My one concern with the common data elements approach is that CDC has in the past stated that as long as you collect common data elements, it doesn't matter what definition you use. While I appreciate the value of common data elements, I wonder how well we will be able to harness the future evidence base if every published study continues to use the same disease label for all these different definitions. Assuming I got it right, I think that's one of the things the London biobank is doing right - samples that meet only Fukuda and not CCC are labeled differently than those that meet CCC.
One final thought - MEGA has set a goal of a large number of patients and then is applying a broad definition to achieve those numbers. I've read the NICE criteria but I can't tell whether PEM is mandatory or not and how its assessed. Based on concerns raised here, it sounds like NICE's focus, like Oxford and Fukuda, is still on medically unexplained chronic fatigue. Is that true?
Assuming for the moment that NICE does not require PEM as we understand PEM... If researchers were running a big data study for multiple sclerosis, would they use a catch-all diagnosis of medically unexplained chronic fatigue to boost the recruitment numbers, knowing that some of those patients would not have MS? I'd assume they'd take their best stab at defining an MS cohort, knowing up front that that would dictate how many patients they get and that if they were to add additional groups, they'd carefully decide what groups to add and treat them as comparator groups, not part of the MS group.
So why not start with a research definition that requires the hallmark symptoms of ME? If one of the goals is to compare the underlying biology of ME patients to fatigued patients who do not have ME, what about including some patients with
medically explained fatigue, like MS?
I get the point that Dr. Shepherd made about proving once and for all that the NICE criteria contain unrelated groups that need to be separated. That's a really important political problem in the U.K. It may be necessary, but this seems like an expensive and time-consuming way to solve that problem especially given all the reports and science that have come out in the last 2-3 years. I imagine the value delivered by the study will hinge on how well it selects and characterizes ME patients and how many and how broad a cross section of ME patients it is able to recruit.

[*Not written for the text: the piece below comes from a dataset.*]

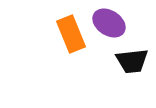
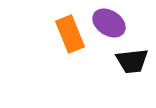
orange rectangle: moved 1 px left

IACFS/ME Conference session
Common Data Elements (CDEs) for Standardized Testing and Clinical Studies
Chair: Vicky Whittemore, Ph.D.
Program Director, Channels, Synapses and Circuits
National Institute of Neurological Disorders and Stroke
The National Institute of Neurological Disorders and Stroke (NINDS), National Institutes of Health and the Center for Disease Control and Prevention (CDC) will partner to develop common data elements (CDEs) for standardized testing and common data elements to be recorded in clinical studies/trials of individuals with myalgic encephalomyelitis/chronic fatigue syndrome (ME/CFS). The development of CDEs for ME/CFS will facilitate the comparison of results across studies and help to standardize analysis. The session will be led by NINDS and CDC Program Staff to discuss the timeline and process for developing the CDEs and to obtain feedback and input from ME/CFS stakeholders.